Details of analysis are displayed upper left of the results sheet :

• nb of analysed variables,
• nb of analysed modalities,
• nb of illustrative variables,
• nb of illustrative modalities),
• nb of new axis extractes by MCA.

Below these recalls are displayed characteristics of new axes (or factors) of MCA, as well as a resume of them on a graph.

In the middle of the results sheet, you can see both representations :

• graph représenting relative positions of modalities of the different variables,
• graph représenting relative positions of modalities, and the weight of every modality (sum of every row or column of the table of Burt).

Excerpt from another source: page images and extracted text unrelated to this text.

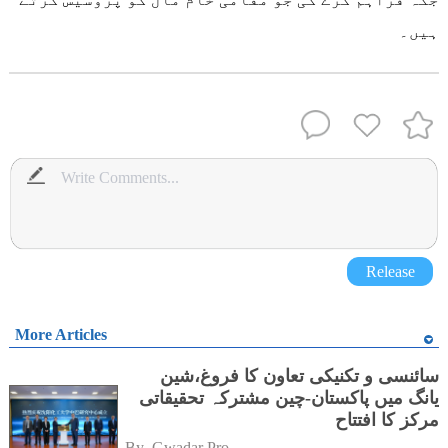
ہیں۔
Release
More Articles
سائنسی و تکنیکی تعاون کا فروغ،شین
یانگ میں پاکستان-چین مشترکہ تحقیقاتی
مرکز کا افتتاح
By 
Gwadar Pro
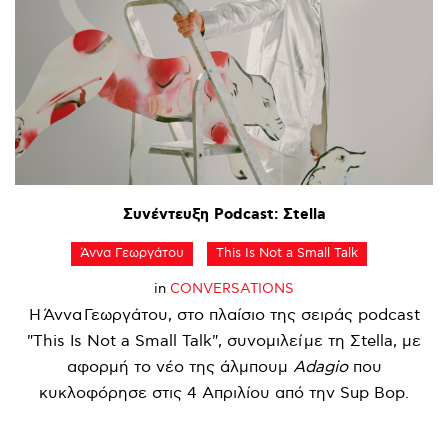
Συνέντευξη
Podcast:
Σtella
Άννα Γεωργάτου
This Is Not a Small Talk
in
CONVERSATIONS
Η Άννα Γεωργάτου, στο πλαίσιο της σειράς podcast
"This Is Not a Small Talk", συνομιλεί με τη Σtella, με
αφορμή το νέο της άλμπουμ
Adagio
που
κυκλοφόρησε στις 4 Απριλίου από την Sup Bop.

On the right part of the results sheet are displayed every numerical data necessary for MCA analysis :

• the table of Burt,
• data telated to graphical representations :
• relative weights of every modality,
• coordinates of points in the graphs,
• points' contributions that represent importance of each observation or variable in variance of each factor,
• qualities of representation (or cos˛) that inform on angle between the line linking center of points to studied point, and the considered axis. If cos˛ is close to 1, it implies that this angle is close to 0 ; thus if projection of a point is close to an axis, this point will be, in space, indeed close to the axis,
• distances of observations points and variables points from center of points. Notice that variables points are all located on a sphere whose radius = 1 and the center is the center of points, whereas observations points can be anywere in space,
• inertia that expresses percentage of variance of points explained by the considered observation point or the variable point.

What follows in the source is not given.